Extracted data entries:
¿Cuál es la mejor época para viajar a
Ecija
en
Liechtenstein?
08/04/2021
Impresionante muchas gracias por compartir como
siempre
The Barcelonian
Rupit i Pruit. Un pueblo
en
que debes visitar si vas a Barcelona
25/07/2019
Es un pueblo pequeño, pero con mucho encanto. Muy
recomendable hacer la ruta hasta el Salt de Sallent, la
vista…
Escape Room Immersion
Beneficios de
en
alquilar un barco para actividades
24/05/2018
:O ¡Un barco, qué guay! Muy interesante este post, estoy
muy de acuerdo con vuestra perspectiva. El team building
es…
* * *
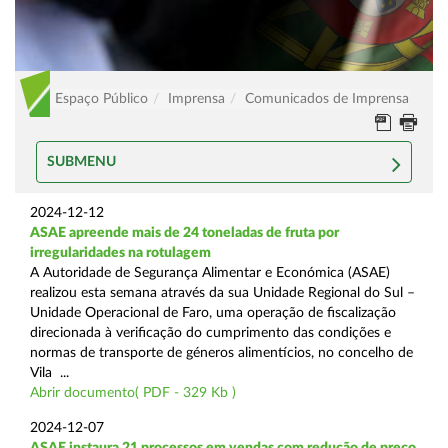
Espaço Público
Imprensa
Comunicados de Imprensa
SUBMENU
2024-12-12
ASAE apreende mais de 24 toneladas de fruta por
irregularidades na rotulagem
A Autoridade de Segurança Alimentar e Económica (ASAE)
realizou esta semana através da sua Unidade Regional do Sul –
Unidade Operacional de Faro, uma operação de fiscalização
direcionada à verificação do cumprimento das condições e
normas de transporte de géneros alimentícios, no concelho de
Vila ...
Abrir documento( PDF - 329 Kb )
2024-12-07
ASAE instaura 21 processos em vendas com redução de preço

YOUR ASSIGNMENT:
Which of the lines above hold the word "barco"? Copy each one.

FINISHED EXERCISE:
alquilar un barco para actividades
:O ¡Un barco, qué guay! Muy interesante este post, estoy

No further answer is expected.